The Village Festival of New Performance Inc.
Fryerstown
$17,340
Our Village
In partnership with the Castlemaine State Festival and Murnong Mamas, The Village Festival will premiere its community art project Our Village under the newly established Village Production House. The Production House is a response to the challenging realities of COVID-19 and sees a pivot to produce COVID-safe community art in partnership with third party regional festivals. Our Village, the first project within this new model, has been programmed in the 2021 Castlemaine State Festival. It will be a collaborative arts project where child participants construct a utopian cardboard city which is flooded, and from the debris a native garden grows.
HotHouse Theatre
Gateway Island
$29,000
This is Your City – Albury Wodonga
HotHouse Theatre will create This is Your City – Albury Wodonga, a multi-reality, location-based game inspired by a 1980s legacy board game of the same name. Reimagined, regional communities will play the game live through the twin cities in a 1980s-style car rally. Combining live performance, geocaching and immersive theatre, participants will race through the cities, exploring spaces, hunting for clues, completing tasks and experiencing performances to complete the game. Developed by regional artists, this work will catalyse recovery, reactivating the creative industry, supporting local business and providing long-term impact on domestic tourism with a COVID-safe visitor attraction.
Arapiles Community Theatre (Act Natimuk)
Natimuk
$15,000
GRIST – A Portable Arts and Cultural Venue.
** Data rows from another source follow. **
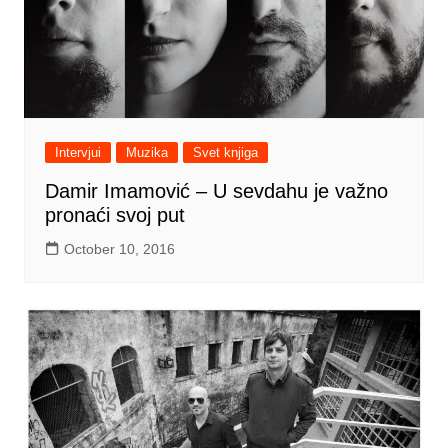
Intervjui
Muzika
Svet knjiga
Damir Imamović ‒ U sevdahu je važno
pronaći svoj put
October 10, 2016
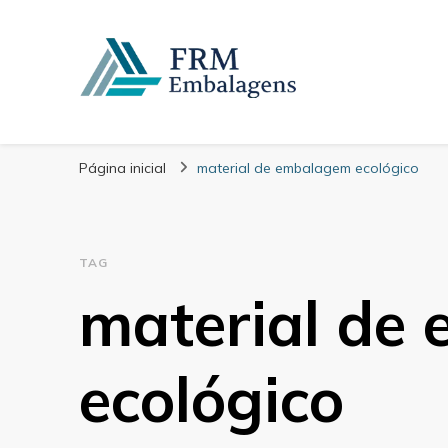
FRM Embalagens
Blog – FRM Embalagens
Página inicial
material de embalagem ecológico
TAG
material de
ecológico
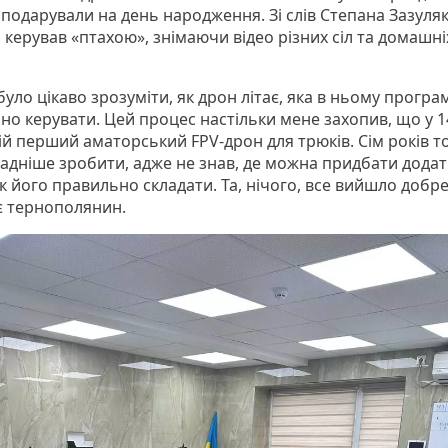
подарували на день народження. Зі слів Степана Зазуляка
 керував «птахою», знімаючи відео різних сіл та домашні
уло цікаво зрозуміти, як дрон літає, яка в ньому програм
но керувати. Цей процес настільки мене захопив, що у 1
ій перший аматорський FPV-дрон для трюків. Сім років т
ладніше зробити, адже не знав, де можна придбати додат
як його правильно складати. Та, нічого, все вийшло добре
є тернополянин.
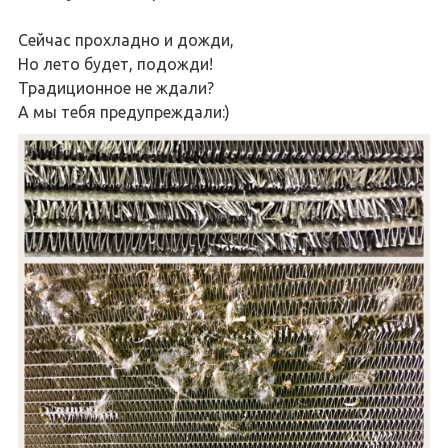
Сейчас прохладно и дожди,
Но лето будет, подожди!
Традиционное не ждали?
А мы тебя предупреждали:)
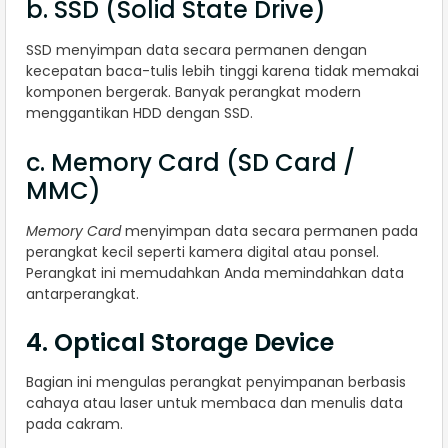
b. SSD (Solid State Drive)
SSD menyimpan data secara permanen dengan
kecepatan baca-tulis lebih tinggi karena tidak memakai
komponen bergerak. Banyak perangkat modern
menggantikan HDD dengan SSD.
c. Memory Card (SD Card /
MMC)
Memory Card
menyimpan data secara permanen pada
perangkat kecil seperti kamera digital atau ponsel.
Perangkat ini memudahkan Anda memindahkan data
antarperangkat.
4. Optical Storage Device
Bagian ini mengulas perangkat penyimpanan berbasis
cahaya atau laser untuk membaca dan menulis data
pada cakram.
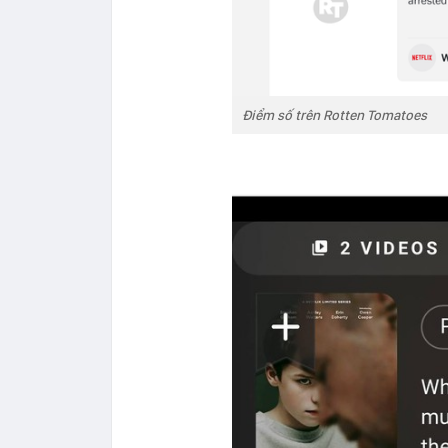
Điểm số trên Rotten Tomatoes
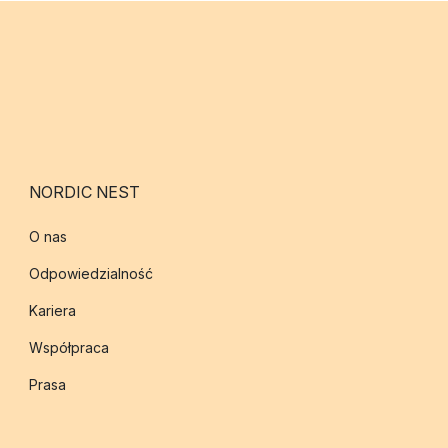
NORDIC NEST
O nas
Odpowiedzialność
Kariera
Współpraca
Prasa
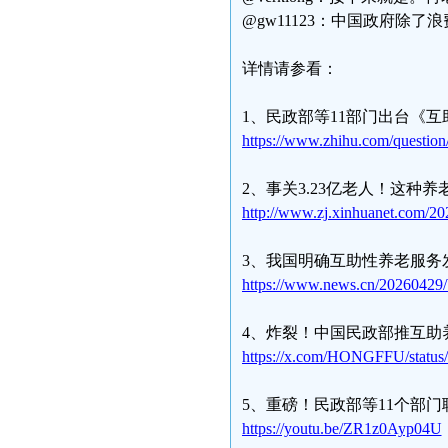
@gw11123：中国政府除
详情请参看：
1、民政部等11部门出台《
https://www.zhihu.com/questi
2、事关3.23亿老人！这种
http://www.zj.xinhuanet.com/
3、我国明确互助性养老服务
https://www.news.cn/20260429
4、炸裂！中国民政部推互助
https://x.com/HONGFFU/statu
5、重磅！民政部等11个部
https://youtu.be/ZR1z0Ayp04U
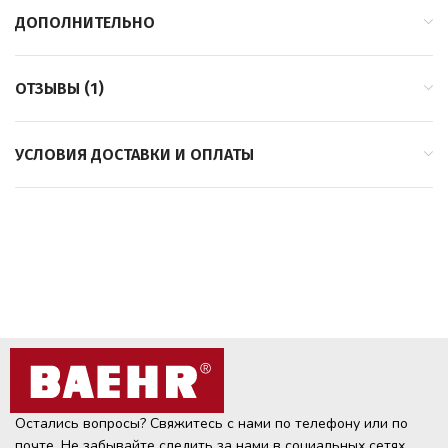
ДОПОЛНИТЕЛЬНО
ОТЗЫВЫ (1)
УСЛОВИЯ ДОСТАВКИ И ОПЛАТЫ
Остались вопросы? Свяжитесь с нами по телефону или по
почте. Не забывайте следить за нами в социальных сетях.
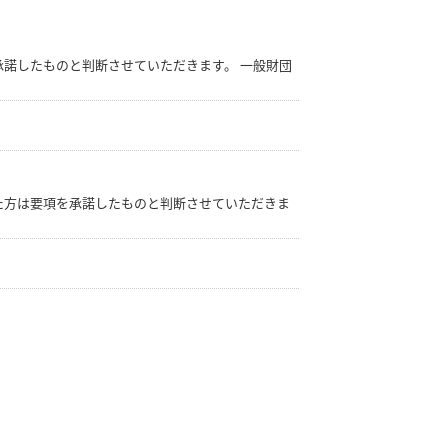
諾したものと判断させていただきます。 一般財団
た方は要項を承諾したものと判断させていただきま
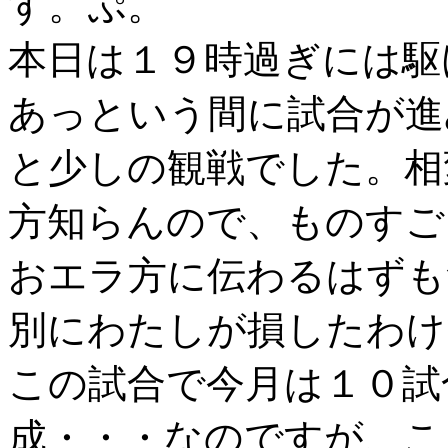
す。ぷ。
本日は１９時過ぎには駆
あっという間に試合が進
と少しの観戦でした。相
方知らんので、ものすご
おエラ方に伝わるはずも
別にわたしが損したわけ
この試合で今月は１０試
成・・・なのですが、こ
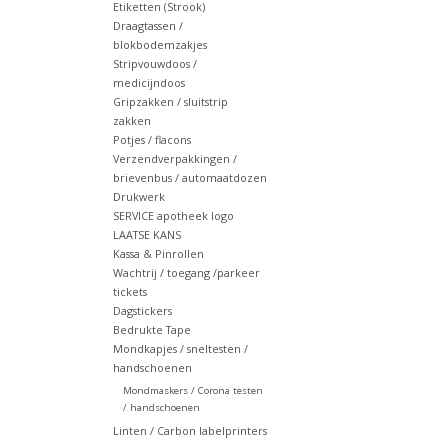
Etiketten (Strook)
Draagtassen /
blokbodemzakjes
Stripvouwdoos /
medicijndoos
Gripzakken / sluitstrip
zakken
Potjes / flacons
Verzendverpakkingen /
brievenbus / automaatdozen
Drukwerk
SERVICE apotheek logo
LAATSE KANS
Kassa & Pinrollen
Wachtrij / toegang /parkeer
tickets
Dagstickers
Bedrukte Tape
Mondkapjes / sneltesten /
handschoenen
Mondmaskers / Corona testen
/ handschoenen
Linten / Carbon labelprinters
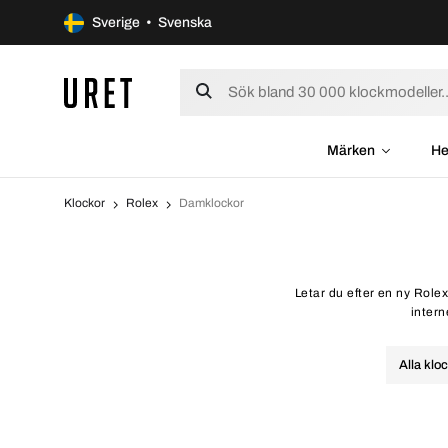
Sverige • Svenska
Märken
He
Klockor
Rolex
Damklockor
Letar du efter en ny Role
intern
Alla klo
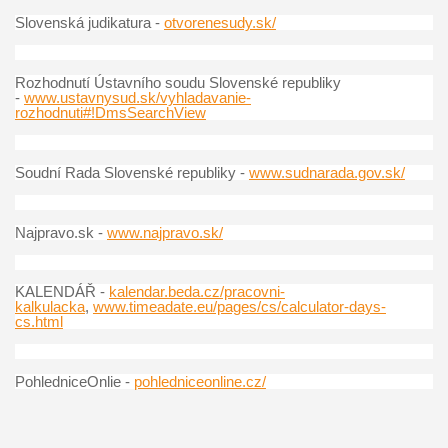
Slovenská judikatura -
otvorenesudy.sk/
Rozhodnutí Ústavního soudu Slovenské republiky
-
www.ustavnysud.sk/vyhladavanie-
rozhodnuti#!DmsSearchView
Soudní Rada Slovenské republiky -
www.sudnarada.gov.sk/
Najpravo.sk -
www.najpravo.sk/
KALENDÁŘ -
kalendar.beda.cz/pracovni-
kalkulacka
,
www.timeadate.eu/pages/cs/calculator-days-
cs.html
PohledniceOnlie -
pohledniceonline.cz/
The funds will be used for a portable venue GRIST, informed by the agricultural landscape that surround the town of Natimuk. GRIST will be an adapted field bin, custom-designed to offer a variety of arts and cultural opportunities within the many open spaces of Natimuk and surrounding areas. A COVID-safe moveable feast, it is a stage for performance, an external exhibition space, an afternoon or evening hub of musical treats, a peek-a-boo dance experience, a space for sharing cuisine, and a bar.
Relief (up to $5,000)
Relief grants were designed to assist regional artists, arts organisations and communities to meet their immediate needs. This included asset replacement or purchase, support for arts practice (including self-directed residency/research and development), small projects and professional development opportunities.